Week In Review

Execs Predict 'New World Order' For Financial Services

According to a survey by the IBM Institute for Business Value, 90% of financial markets executives and government officials believe the returns of the past are over, primarily due to radical restructuring of the financial markets.

Firms will have to adapt to new, lower margins, executives said, and specialize around the services that clients value, rather than providing a full range of in-house offerings.

Executives also foresee massive consolidation in investment banking, asset management and wealth management. Enhanced regulation will require transparency and commoditize previously high-margin activities, respondents said.

Financial services firms that facilitate market making will focus on a specific area, be it asset management, trading or technology. At the same time, the number of investment advisors will decrease.

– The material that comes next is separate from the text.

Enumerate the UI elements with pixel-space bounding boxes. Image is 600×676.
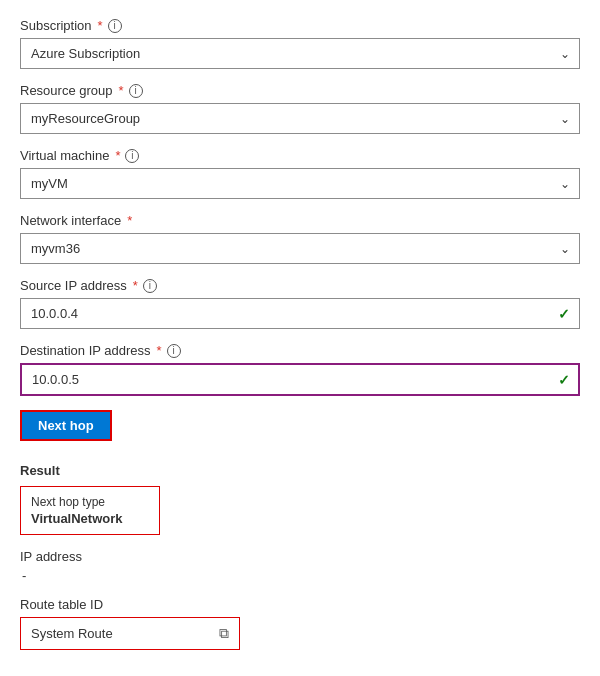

Only small boutiques, such as private equity firms and hedge funds, will focus on generating high returns from high-risk investments.

"The three trends-toward specialization, client orientation and improved efficiency -are triggering a restructuring wave on a greater scale than ever before, eroding margins and forcing all firms to reconsider their value propositions and their core business models," said Shanker Ramamurthy, global managing partner for banking and financial markets at IBM Global Business Services.

"The new industry will not only lack some of the great brand names of the past, but will also lack many of its past characteristics-from excessive risk taking, opacity and leverage, to massively high returns."

In the future, executives predicted, firms will continuously assess their risks and returns across each line of business and adjust their business mix accordingly. At the same time, these systems will also enable firms to refine client service through improved understanding of profitability by business line and product, as well as by individual client.

Executives also expect growth to remain sluggish through 2012. The survey was conducted among 2,754 participants, including 1,076 individual investors and 1,678 executives, to determine how financial markets should prepare for the future.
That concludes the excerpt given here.